In terms of style, the Chelsea Flower Show offers a certain kind of window onto what was thought good at the time. In May 2000, the prestigious Best in Show award went to the Gardens Illustrated garden, designed by Piet Oudolf and Arne Maynard. I first wrote about Oudolf in 1997, when he laid out a garden for John Coke at Green Farm Plants in Hampshire, but his name was still unfamiliar when he planted up his amazing Chelsea garden with its billowing box hedges. The borders had the texture of faded tapestries, with claret-coloured astrantia, knautia, dark-leaved cimicifuga and the purplish-blue salvia 'Mainacht'.

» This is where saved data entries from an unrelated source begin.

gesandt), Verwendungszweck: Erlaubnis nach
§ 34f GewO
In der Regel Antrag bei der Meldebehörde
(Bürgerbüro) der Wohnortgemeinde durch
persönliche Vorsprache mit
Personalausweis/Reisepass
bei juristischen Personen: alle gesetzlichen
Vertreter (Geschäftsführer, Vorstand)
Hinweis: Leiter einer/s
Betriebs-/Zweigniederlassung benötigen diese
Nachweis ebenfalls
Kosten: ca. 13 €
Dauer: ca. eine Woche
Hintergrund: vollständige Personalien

There's another thing that's happened over the past 10 years: more plants with German names. We have 'Goldschlier' and 'Tautrager', 'Kupfersprudel' and 'Rubinkuppel'. The names came in with the plants of the New Perennial Movement, thought to be a very Noughties thing (but actually much more like the Old Perennial Movement than any of its protagonists wanted to believe). For good reasons – colder winters, less rich soil – grasses had traditionally been used more by German garden designers than British ones. German nurserymen bred and selected some excellent kinds which naturally kept their names when they first started to be sold in the UK.
In 2001, the Chelsea money was on Tom Stuart-Smith, the impossibly charming, impossibly good-looking designer who, over the past 10 years, has won seven gold medals at Chelsea and three Best in Shows. But despite his amazing lime trees and a very "then" planting with plenty of miscanthus, the top award went to Professor Fukuhara and his Japanese tea garden. What I mostly remember about that garden was a notice stuck in the raked sand in front of the tea house on press day. "Keep off or die" it said. I believed it.

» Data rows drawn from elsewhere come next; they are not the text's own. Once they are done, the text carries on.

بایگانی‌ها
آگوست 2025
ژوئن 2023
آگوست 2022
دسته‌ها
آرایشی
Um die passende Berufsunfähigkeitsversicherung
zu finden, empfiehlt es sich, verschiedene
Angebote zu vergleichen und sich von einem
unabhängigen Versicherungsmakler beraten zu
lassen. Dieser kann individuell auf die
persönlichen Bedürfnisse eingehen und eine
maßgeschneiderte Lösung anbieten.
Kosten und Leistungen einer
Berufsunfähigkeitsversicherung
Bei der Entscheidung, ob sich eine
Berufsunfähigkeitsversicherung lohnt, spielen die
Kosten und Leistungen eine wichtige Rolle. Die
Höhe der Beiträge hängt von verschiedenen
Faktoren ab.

Gardens in the Japanese style work well at shows like Chelsea because they are meant to be static set pieces, the plants living sculptures. A fabulous piece of cloud topiary in a Japanese garden sponsored by Honda in 2002 was probably the most expensive plant ever used in a show garden at Chelsea. Before the show had even opened, it was sold to the chairman of the security firm Group 4. It should be safe with him.
It was an interesting year, 2002 – perhaps the first time that a really good Back to Nature garden (an obsession during this past decade) appeared on the Chelsea radar. It came from a young Irish designer, Mary Reynolds, who had very little money to spend on it. I first met her salvaging plants from other people's skips and she put those finds to brilliant use in a garden surrounded by a wall of round granite boulders. Small creeping ferns, cinquefoil, herb Robert and other wild plants crept from the gaps between the stones. In the front corner stood an old thorn tree, just breaking into bloom. The planting around the central pond was very quiet, grass studded with daisies and hawkweed. It was superbly done. Believable. And in all senses, very green.
Diarmuid Gavin – remember him? – was back at Chelsea in 2005, undeterred by the rubbishing his garden had got the previous year. It was funded by the Lottery – why? Now there's a good thing that has happened over the past decade. We no longer have the Diarmuid (or the Llewellyn-Bowen) leering out from our televisions. I'm still waiting for some really good gardening programmes, though. Programme-makers are terrified of seeming elitist. They are being extraordinarily patronising in supposing that we can't dwell on any subject for more than two minutes at a time. There are 26 million of us gardeners in the UK. Do the programme-makers ever wonder why so few of us are watching what they give us?
The garden as anchor and refuge is what I see for the decade to come. The garden as teacher, as a place of calm. Of grace. Of happiness. Of all that is good. My advice? Stop Googling. Start weeding.